Background: The child concerned, “Jamie”, aged almost 11 years at the time of hearing, was diagnosed as having childhood gender identity disorder. At first instance, the parents were asking the court to authorise them to consent to treatment on behalf of Jamie, under the guidance of Jamie’s treating medical practitioners, for the administration of particular drugs designed to achieve suppression of certain hormones affecting the development of male features and particularly the onset of male puberty. The treatment, which occurs in two stages, comprises administration of puberty-suppressant hormones (stage one) and oestrogen (stage two), and is common to children who are diagnosed with this condition. The treatment would enable Jamie, born a male, to live in her affirmed sex as a female. 
 
  [Legal Issue]The first ground asserts that childhood gender identity disorder is not a special medical procedure which displaces the parental responsibility of the Appellants to decide upon the appropriate treatment for their child.
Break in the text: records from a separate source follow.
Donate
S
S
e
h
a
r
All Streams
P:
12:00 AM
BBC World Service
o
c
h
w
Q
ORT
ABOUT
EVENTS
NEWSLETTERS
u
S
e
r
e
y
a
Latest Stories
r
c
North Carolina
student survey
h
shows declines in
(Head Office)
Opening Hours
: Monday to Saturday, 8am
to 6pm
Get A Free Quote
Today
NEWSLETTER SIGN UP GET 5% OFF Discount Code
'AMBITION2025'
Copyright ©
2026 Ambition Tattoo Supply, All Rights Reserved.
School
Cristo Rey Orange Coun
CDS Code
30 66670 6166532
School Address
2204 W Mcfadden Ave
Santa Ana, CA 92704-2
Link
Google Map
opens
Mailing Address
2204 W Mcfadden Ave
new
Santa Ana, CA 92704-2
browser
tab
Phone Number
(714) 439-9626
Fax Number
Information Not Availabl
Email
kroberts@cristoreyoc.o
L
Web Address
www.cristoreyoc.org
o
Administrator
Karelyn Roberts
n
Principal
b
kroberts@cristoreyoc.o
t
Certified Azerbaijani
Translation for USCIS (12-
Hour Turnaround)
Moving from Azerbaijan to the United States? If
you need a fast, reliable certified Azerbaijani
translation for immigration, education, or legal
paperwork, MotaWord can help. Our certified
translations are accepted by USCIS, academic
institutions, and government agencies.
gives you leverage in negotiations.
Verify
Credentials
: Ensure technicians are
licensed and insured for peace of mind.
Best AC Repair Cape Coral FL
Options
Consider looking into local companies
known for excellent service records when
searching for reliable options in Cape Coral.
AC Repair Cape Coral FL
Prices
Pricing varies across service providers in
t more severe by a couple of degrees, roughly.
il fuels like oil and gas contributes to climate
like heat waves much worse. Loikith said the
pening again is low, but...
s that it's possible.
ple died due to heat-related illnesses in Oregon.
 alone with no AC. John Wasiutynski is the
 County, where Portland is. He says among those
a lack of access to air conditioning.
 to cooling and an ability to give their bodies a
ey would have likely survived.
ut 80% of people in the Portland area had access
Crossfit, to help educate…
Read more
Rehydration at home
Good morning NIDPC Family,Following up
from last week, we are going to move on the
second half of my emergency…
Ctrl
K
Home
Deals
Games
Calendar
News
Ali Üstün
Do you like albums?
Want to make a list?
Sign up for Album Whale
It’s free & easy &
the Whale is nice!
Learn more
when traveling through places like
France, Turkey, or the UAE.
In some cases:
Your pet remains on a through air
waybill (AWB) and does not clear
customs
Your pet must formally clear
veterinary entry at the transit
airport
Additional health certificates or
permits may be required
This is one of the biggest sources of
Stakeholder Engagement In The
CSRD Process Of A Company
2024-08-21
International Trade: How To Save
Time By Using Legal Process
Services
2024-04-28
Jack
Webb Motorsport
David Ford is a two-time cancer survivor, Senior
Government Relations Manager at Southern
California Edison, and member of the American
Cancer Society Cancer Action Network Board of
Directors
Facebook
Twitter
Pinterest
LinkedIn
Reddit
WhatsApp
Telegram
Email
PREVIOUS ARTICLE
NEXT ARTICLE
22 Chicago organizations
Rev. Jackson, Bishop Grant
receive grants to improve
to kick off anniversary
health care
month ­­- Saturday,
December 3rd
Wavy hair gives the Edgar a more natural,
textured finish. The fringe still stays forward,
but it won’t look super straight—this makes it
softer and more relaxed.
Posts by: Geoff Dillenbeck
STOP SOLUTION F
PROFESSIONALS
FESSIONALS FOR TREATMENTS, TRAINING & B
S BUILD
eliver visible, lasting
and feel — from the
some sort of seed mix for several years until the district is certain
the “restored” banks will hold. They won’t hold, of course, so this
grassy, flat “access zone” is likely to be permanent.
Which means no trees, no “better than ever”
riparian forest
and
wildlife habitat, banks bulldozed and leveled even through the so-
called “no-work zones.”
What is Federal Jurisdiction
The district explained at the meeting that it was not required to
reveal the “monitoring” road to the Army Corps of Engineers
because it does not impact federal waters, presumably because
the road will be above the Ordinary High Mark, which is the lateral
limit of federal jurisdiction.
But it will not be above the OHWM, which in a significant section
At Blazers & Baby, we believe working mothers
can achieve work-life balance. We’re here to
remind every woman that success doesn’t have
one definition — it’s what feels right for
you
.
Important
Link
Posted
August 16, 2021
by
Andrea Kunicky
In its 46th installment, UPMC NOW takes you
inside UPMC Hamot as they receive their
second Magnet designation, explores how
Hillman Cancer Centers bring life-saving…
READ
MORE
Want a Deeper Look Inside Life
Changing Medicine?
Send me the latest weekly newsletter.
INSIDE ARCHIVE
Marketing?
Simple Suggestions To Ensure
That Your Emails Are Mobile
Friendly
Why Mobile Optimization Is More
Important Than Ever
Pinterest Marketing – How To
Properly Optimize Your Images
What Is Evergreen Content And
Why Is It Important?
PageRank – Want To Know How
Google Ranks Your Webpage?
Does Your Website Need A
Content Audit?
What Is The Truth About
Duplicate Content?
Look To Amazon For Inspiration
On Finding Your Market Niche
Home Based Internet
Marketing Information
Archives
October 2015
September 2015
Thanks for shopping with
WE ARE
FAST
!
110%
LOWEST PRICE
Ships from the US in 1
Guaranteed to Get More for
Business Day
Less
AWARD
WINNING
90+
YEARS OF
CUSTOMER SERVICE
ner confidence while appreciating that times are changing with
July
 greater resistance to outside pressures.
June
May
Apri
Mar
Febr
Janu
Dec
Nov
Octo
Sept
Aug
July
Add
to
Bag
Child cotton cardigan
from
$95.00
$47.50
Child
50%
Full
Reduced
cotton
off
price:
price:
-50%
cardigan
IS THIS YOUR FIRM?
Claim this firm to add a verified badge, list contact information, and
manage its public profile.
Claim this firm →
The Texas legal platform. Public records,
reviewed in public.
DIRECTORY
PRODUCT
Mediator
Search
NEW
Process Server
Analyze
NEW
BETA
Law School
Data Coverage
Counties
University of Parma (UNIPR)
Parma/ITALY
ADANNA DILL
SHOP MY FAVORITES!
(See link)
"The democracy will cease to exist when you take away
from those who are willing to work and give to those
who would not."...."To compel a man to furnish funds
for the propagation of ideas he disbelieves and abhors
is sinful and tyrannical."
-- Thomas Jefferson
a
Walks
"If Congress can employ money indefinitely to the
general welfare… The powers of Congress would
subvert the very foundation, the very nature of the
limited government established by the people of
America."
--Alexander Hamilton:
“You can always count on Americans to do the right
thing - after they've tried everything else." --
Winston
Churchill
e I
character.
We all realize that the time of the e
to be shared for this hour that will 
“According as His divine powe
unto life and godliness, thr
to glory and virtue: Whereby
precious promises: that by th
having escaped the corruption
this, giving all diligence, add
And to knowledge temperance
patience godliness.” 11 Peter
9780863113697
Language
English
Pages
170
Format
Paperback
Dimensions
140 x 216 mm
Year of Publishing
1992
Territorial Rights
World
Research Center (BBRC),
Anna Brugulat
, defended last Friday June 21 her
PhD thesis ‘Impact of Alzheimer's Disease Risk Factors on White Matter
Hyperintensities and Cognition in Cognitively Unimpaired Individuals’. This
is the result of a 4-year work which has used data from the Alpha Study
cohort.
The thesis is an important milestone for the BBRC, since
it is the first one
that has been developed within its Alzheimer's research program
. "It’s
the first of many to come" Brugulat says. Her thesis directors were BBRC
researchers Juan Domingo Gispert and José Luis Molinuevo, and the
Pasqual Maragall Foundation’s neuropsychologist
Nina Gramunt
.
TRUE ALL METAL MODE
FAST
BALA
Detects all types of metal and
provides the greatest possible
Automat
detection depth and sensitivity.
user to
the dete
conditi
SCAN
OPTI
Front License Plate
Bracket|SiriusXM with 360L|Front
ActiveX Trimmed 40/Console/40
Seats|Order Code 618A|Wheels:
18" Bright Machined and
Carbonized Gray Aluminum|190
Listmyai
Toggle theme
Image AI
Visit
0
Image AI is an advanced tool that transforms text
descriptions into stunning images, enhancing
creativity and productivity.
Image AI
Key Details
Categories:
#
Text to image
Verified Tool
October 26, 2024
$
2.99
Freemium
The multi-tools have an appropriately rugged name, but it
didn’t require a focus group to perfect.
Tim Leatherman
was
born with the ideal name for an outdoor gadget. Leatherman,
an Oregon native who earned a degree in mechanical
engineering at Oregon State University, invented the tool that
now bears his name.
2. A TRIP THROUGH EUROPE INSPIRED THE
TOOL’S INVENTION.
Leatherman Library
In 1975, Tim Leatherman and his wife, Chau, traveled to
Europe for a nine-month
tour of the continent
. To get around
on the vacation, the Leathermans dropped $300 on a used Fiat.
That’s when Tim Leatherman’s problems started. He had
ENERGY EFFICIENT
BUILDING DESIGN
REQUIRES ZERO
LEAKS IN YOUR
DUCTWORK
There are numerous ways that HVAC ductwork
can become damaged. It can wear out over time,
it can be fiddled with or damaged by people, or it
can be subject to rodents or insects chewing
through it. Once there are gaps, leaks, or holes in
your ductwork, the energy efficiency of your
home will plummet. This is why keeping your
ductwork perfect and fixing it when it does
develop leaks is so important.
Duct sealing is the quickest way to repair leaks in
The second ground, in the alternative, asserts that the Applicant Mother and Applicant Father be authorised to consent to the following special medical procedures on behalf of their child, ... (“Jamie”), being (i) he administration of puberty suppressant hormones, and (ii) additional treatment of oestrogen as may be considered appropriate by Jamie’s treating Endocrinologist.   [Court Orders]The appeal be allowed. Order 1 of the orders made by the Honourable Justice Dessau on 28 March 2011 be set aside. There be no order for costs.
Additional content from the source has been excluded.